Why we should Use Unicode:

• Easy for you to localize application.
• Distribute a single binary (.exe or DLL) file that supports all languages.
• Improves the efficiency of application because the code performs faster and uses less memory. 

• Windows internally does everything with Unicode characters and strings, so when you pass an ANSI character or string, Windows must allocate memory and convert the ANSI character or string to its Unicode equivalent.
• Application can easily call all non-deprecated Windows functions, as some Windows functions offer versions that operate only on Unicode characters and strings.
• Easily integrates with COM (which requires the use of Unicode characters and strings).
• Easily integrates with the .NET Framework (which also requires the use of Unicode characters and strings).

Recommendation of how Working with Characters and Strings:

• Start thinking of text strings as arrays of characters, not as arrays of chars or arrays of bytes.

• Use generic data types (such as TCHAR/PTSTR) for text characters and strings.
• Use explicit data types (such as BYTE and PBYTE) for bytes, byte pointers, and data buffers.
• Use the TEXT or _T macro for literal characters and strings, but avoid mixing both for the sake of consistency and for better readability.

• Perform global replaces. (For example, replace PSTR with PTSTR).

• Modify string arithmetic problems. For example, functions usually expect you to pass a buffer's size in characters, not bytes. This means you should pass _countof(szBuffer) instead of sizeof(szBuffer). Also, if you need to allocate a block of memory for a string and you have the number of characters in the string, remember that you allocate memory in bytes. This means that you must call malloc(nCharacters * sizeof(TCHAR)) and not call malloc(nCharacters). Of all the guidelines I've just listed, this is the most difficult one to remember, and the compiler offers no warnings or errors if you make a mistake. This is a good opportunity to define your own macros, such as the following:
• #define chmalloc(nCharacters) (TCHAR*)malloc(nCharacters * sizeof(TCHAR))

• Avoid printf family functions, especially by using %s and %S field types to convert ANSI to Unicode strings and vice versa.

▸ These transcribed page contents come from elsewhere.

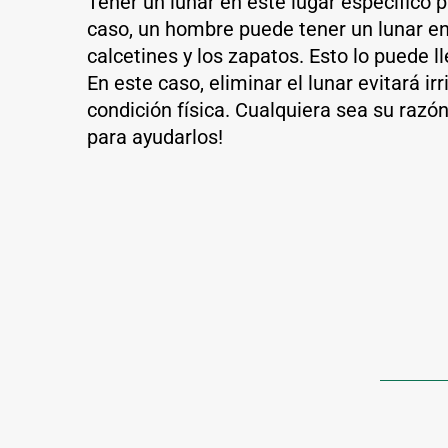
Tener un lunar en este lugar específico p
caso, un hombre puede tener un lunar en
calcetines y los zapatos. Esto lo puede 
En este caso, eliminar el lunar evitará i
condición física.
Cualquiera sea su razón
para ayudarlos!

Use MultiByteToWideChar and WideCharToMultiByte instead, as shown in "Translating Strings Between Unicode and ANSI" below.

• Always specify both UNICODE and _UNICODE symbols or neither of them.

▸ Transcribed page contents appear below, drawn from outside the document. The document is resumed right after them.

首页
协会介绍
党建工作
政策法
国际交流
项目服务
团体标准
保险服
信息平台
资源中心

• In terms of string manipulation functions, here are the basic guidelines that you should follow:
• Always work with safe string manipulation functions such as those suffixed with _s or prefixed with StringCch. Use the latter for explicit truncation handling, but prefer the former otherwise.

• Don't use the unsafe C run-time library string manipulation functions. In a more general way, don't use or implement any buffer manipulation routine that would not take the size of the destination buffer as a parameter. The C run-time library provides a replacement for buffer manipulation functions such as memcpy_s, memmove_s, wmemcpy_s, or wmemmove_s. All these methods are available when the __STDC_WANT_SECURE_LIB__ symbol is defined, which is the case by default in CrtDefs.h. So don't undefine __STDC_WANT_SECURE_LIB__.

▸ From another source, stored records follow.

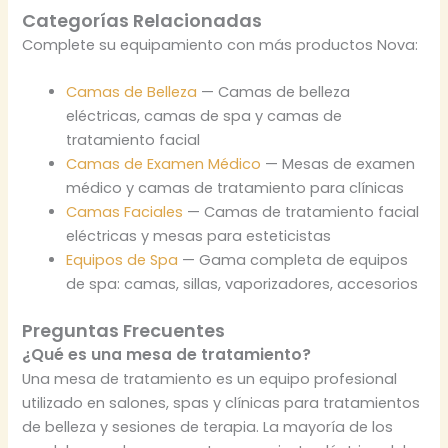
Categorías Relacionadas
Complete su equipamiento con más productos Nova:
Camas de Belleza
— Camas de belleza
eléctricas, camas de spa y camas de
tratamiento facial
Camas de Examen Médico
— Mesas de examen
médico y camas de tratamiento para clínicas
Camas Faciales
— Camas de tratamiento facial
eléctricas y mesas para esteticistas
Equipos de Spa
— Gama completa de equipos
de spa: camas, sillas, vaporizadores, accesorios
Preguntas Frecuentes
¿Qué es una mesa de tratamiento?
Una mesa de tratamiento es un equipo profesional
utilizado en salones, spas y clínicas para tratamientos
de belleza y sesiones de terapia. La mayoría de los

• Don't use Kernel32 methods for string manipulation such as lstrcat and lstrcpy.

• There are two kinds of strings that we compare in our code. Programmatic strings are file names, paths, XML elements and attributes, and registry keys/values. For these, use CompareStringOrdinal, as it is very fast and does not take the user's locale into account. This is good because these strings remain the same no matter where your application is running in the world. User strings are typically strings that appear in the user interface. For these, call CompareString(Ex), as it takes the locale into account when comparing strings.

• You don't have a choice: as a professional developer, you can't write code based on unsafe buffer manipulation functions. And this is the reason why all the code in this book relies on these safer functions from the C run-time library.